Input records:
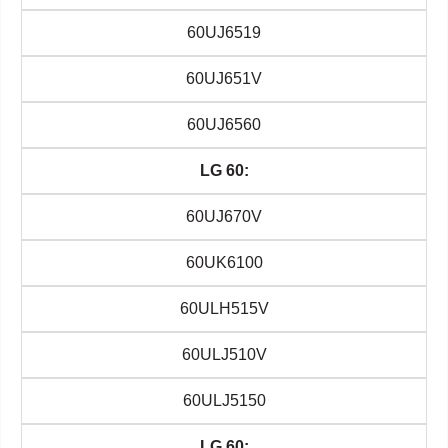
60UJ6519
60UJ651V
60UJ6560
LG 60:
60UJ670V
60UK6100
60ULH515V
60ULJ510V
60ULJ5150
LG 60:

Problem:
All of the material is to be reproduced verbatim, pictures excluded.

Result below:
60UJ6519
60UJ651V
60UJ6560
LG 60:
60UJ670V
60UK6100
60ULH515V
60ULJ510V
60ULJ5150
LG 60:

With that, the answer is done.